Heavenly Merchandize synopsis
Heavenly Merchandize offers a critical review of the role of religion in creating a market economy in early America. Focusing on New England's economic culture, she looks at trade through the eyes of four generations of Boston merchants, based on their personal letters, memoirs, business records and diaries to reveal how traders have built a new form of exchange through profound transformations. In a well-understood understanding of discipline, caring, and the meaning of New England.
Marc Valerie traces the careers of men like Robert Kayan, a London immigrant punished by his church for aggressive business practices. John Hall, Silversmith, Trader who helped establish business networks in the West Indies; and Hugh Hall, one of the first slave traders in New England.

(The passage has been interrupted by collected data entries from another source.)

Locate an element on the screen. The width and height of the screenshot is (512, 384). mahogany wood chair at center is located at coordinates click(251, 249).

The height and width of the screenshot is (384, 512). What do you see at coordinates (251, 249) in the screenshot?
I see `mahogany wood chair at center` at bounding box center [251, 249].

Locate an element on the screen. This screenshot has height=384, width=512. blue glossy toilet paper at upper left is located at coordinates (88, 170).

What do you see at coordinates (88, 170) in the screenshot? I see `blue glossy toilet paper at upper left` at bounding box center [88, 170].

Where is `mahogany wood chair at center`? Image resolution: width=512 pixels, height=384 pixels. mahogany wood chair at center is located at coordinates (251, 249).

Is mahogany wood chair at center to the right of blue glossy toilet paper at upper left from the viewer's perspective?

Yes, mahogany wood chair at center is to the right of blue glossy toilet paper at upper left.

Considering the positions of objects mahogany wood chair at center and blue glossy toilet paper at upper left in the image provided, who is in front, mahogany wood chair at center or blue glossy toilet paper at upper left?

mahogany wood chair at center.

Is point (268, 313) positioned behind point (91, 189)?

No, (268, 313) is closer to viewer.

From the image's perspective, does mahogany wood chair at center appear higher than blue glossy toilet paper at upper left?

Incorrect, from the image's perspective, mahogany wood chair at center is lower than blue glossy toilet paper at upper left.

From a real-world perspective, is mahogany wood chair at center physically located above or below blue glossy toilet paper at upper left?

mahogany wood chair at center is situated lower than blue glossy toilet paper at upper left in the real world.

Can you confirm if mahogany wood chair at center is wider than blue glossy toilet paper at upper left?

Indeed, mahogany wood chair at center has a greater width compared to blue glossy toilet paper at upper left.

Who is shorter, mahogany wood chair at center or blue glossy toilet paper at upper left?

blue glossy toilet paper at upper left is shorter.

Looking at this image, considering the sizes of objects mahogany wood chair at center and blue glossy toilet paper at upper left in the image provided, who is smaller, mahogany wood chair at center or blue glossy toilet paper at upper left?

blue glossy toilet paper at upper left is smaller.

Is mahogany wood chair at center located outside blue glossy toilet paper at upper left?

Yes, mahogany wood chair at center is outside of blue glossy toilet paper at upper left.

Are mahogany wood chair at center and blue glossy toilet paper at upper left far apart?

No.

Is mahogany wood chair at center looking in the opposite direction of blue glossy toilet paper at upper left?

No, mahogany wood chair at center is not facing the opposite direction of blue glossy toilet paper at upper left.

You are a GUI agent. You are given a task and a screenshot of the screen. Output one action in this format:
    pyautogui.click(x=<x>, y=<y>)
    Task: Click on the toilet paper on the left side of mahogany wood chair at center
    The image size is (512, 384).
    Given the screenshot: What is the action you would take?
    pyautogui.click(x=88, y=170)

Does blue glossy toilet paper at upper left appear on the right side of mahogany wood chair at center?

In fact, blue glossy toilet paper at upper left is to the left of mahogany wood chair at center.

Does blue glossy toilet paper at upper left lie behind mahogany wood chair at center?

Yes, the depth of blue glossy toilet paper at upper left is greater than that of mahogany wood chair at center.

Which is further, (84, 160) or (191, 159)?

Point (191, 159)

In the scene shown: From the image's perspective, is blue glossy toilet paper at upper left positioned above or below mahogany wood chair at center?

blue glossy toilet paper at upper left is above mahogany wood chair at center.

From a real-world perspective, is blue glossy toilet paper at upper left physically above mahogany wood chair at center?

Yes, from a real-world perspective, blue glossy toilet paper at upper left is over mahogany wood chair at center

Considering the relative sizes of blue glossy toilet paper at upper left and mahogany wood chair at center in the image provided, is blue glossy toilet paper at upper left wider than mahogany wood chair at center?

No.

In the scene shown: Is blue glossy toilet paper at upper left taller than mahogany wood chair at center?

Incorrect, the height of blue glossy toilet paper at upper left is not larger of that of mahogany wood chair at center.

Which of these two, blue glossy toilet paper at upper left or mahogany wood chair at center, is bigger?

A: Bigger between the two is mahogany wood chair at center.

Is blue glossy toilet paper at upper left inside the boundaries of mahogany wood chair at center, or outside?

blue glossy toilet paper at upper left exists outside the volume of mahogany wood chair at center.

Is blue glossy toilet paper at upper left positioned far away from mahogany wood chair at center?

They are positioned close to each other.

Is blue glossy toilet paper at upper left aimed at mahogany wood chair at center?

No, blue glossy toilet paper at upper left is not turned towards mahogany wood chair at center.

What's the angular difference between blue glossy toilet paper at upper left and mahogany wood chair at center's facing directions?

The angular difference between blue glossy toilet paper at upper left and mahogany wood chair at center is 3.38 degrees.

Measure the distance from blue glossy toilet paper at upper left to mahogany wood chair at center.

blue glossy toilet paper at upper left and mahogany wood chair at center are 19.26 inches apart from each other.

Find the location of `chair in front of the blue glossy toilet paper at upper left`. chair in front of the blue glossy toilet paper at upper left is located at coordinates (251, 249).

Explores how Boston's ministers redrafted their moral language throughout the century, from a written speech against many market practices to a universalist divine view that justified England's commercial hegemony and began the market as a divine building. Valerie goes beyond simple readings that reduce business to secular mental groups and refutes the common notion of the inherent convergence of commitment and capitalism.
He explains how ideas have changed about what it means to be religious and familiar with the business practices of Boston merchants, who filled their books with reflections in the Bible and the natural order, founded the churches and led them, and spiritual reflections written in their letters and their daily memoirs. .
Unprecedented in a wide and rich range of ideas, Heavenly Merchandise highlights the history behind the ongoing American dilemma of ethics and the marketplace.